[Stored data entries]
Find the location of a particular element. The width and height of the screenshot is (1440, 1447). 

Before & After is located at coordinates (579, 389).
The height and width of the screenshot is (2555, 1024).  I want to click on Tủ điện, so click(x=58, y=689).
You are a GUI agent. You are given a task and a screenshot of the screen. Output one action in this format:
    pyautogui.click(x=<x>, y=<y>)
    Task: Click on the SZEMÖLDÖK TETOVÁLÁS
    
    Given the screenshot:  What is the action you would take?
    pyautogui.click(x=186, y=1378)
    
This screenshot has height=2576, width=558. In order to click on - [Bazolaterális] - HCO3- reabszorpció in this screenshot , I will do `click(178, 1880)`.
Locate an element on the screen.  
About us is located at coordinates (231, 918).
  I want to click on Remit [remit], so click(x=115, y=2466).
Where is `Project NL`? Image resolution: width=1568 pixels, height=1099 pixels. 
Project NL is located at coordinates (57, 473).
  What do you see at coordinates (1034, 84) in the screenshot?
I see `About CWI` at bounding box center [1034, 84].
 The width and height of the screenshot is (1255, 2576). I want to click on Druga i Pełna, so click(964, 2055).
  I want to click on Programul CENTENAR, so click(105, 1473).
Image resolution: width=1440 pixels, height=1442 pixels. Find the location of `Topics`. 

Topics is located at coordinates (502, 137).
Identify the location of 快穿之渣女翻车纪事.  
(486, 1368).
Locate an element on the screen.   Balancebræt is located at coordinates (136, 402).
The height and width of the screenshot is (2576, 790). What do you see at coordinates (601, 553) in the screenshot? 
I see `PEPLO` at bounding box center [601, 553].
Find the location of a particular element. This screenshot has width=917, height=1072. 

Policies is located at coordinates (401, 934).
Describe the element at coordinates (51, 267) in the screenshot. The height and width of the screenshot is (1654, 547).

— Your instructions —
Please repeat every record above word for word.

— Output for this exercise —
Find the location of a particular element. The width and height of the screenshot is (1440, 1447). 

Before & After is located at coordinates (579, 389).
The height and width of the screenshot is (2555, 1024).  I want to click on Tủ điện, so click(x=58, y=689).
You are a GUI agent. You are given a task and a screenshot of the screen. Output one action in this format:
    pyautogui.click(x=<x>, y=<y>)
    Task: Click on the SZEMÖLDÖK TETOVÁLÁS
    
    Given the screenshot:  What is the action you would take?
    pyautogui.click(x=186, y=1378)
    
This screenshot has height=2576, width=558. In order to click on - [Bazolaterális] - HCO3- reabszorpció in this screenshot , I will do `click(178, 1880)`.
Locate an element on the screen.  
About us is located at coordinates (231, 918).
  I want to click on Remit [remit], so click(x=115, y=2466).
Where is `Project NL`? Image resolution: width=1568 pixels, height=1099 pixels. 
Project NL is located at coordinates (57, 473).
  What do you see at coordinates (1034, 84) in the screenshot?
I see `About CWI` at bounding box center [1034, 84].
 The width and height of the screenshot is (1255, 2576). I want to click on Druga i Pełna, so click(964, 2055).
  I want to click on Programul CENTENAR, so click(105, 1473).
Image resolution: width=1440 pixels, height=1442 pixels. Find the location of `Topics`. 

Topics is located at coordinates (502, 137).
Identify the location of 快穿之渣女翻车纪事.  
(486, 1368).
Locate an element on the screen.   Balancebræt is located at coordinates (136, 402).
The height and width of the screenshot is (2576, 790). What do you see at coordinates (601, 553) in the screenshot? 
I see `PEPLO` at bounding box center [601, 553].
Find the location of a particular element. This screenshot has width=917, height=1072. 

Policies is located at coordinates (401, 934).
Describe the element at coordinates (51, 267) in the screenshot. The height and width of the screenshot is (1654, 547).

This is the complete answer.